Addis tidur di satu ruangan kecil dengan tiga cucunya di ibu kota Etiopia, Addis Ababa. Anak perempuannya telah meninggal akibat diabetes dan ia juga merupakan seorang janda.
Cucu-cucunya sarapan dan makan siang di sekolah, sehingga Addis menyimpan sedikit sisa makanan untuk makan malamnya nanti. Dia hanya makan satu kali sehari dan tidak setiap hari.
“Kami hanya makan Qolo (campuran biji-biji panggang tradisional), minum air putih dan tidur. Ketika itu tidak ada, kami tidak bisa berbuat apa-apa.”
Addis bukan satu-satunya yang seperti itu.
“Mereka tidak kasat mata”
BBC telah berbicara dengan sejumlah pria dan perempuan lanjut usia di seluruh dunia untuk memahami dampak krisis inflasi global.
Testimoni mereka menunjukkan kerentanan ekstrem, ketergantungan meningkat terhadap badan amal, dan kesulitan memenuhi kebutuhan-kebutuhan dasar.
“Data mengenai warga lansia benar-benar tak ada,” kata Claudia Mahler, ahli independen Perserikatan Bangsa Banga (PBB) terkait hak asasi warga lansia, kepada BBC.
“Mereka ditinggalkan dalam upaya mendukung sistem karena mereka tidak kasat mata,” katanya, ia menambahkan bahwa kelompok-kelompok lain yang lebih vokal seringkali membuat suara mereka tidak terdengar.
Penelitian baru yang melibatkan 10 negara yang dilaksanakan oleh HelpAge -sebuah jaringan amal yang didanai oleh Lembaga internasional- menunjukkan bahwa warga lansia sedang mengambil “langkah-langkah drastis untuk bertahan hidup”.
Mulai dari mengemis untuk pertama kalinya hingga menolak perawatan rumah sakit.

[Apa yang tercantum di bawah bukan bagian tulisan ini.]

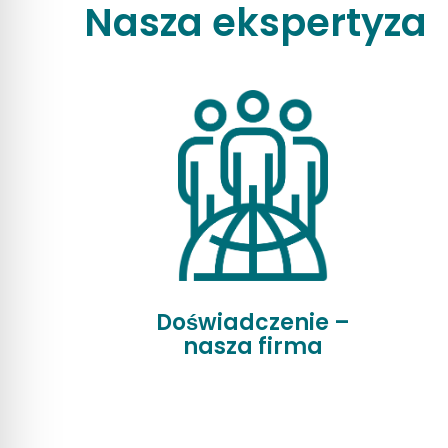
Nasza ekspertyza
Doświadczenie –
nasza firma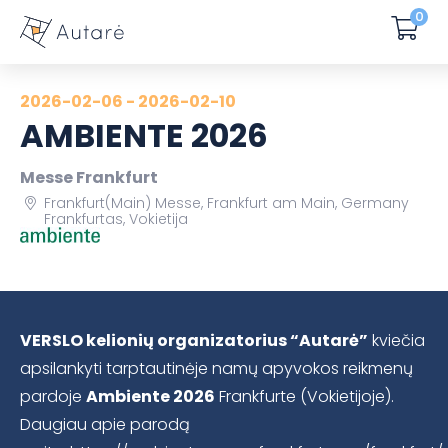
0
2026-02-06 - 2026-02-10
AMBIENTE 2026
Messe Frankfurt
Frankfurt(Main) Messe, Frankfurt am Main, Germany
Frankfurtas, Vokietija
VERSLO kelionių organizatorius “Autarė”
kviečia
apsilankyti tarptautinėje namų apyvokos reikmenų
pardoje
Ambiente 2026
Frankfurte (Vokietijoje).
Daugiau apie parodą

“Anda melihat saya sakit. Saya berbaring di rempat tidur. Jika saya tidak mendapatkan bantuan, saya hanya bisa menunggu kematian,” kata Meseret Addis sambil menarik selimut untuk melindungi diri dari dinginnya kamar tidur itu.
Di tempat tidur berbeda, lebih dari 4.000 kilometer jauhnya, di ibu kota Lebanon, Beirut, Alice Chobanian, berusia 67 tahun, menghadapi kesulitan yang serupa.
“Saya tidak mau membicarakan sudah berapa kali saya berusaha untuk bunuh diri,” kata dia.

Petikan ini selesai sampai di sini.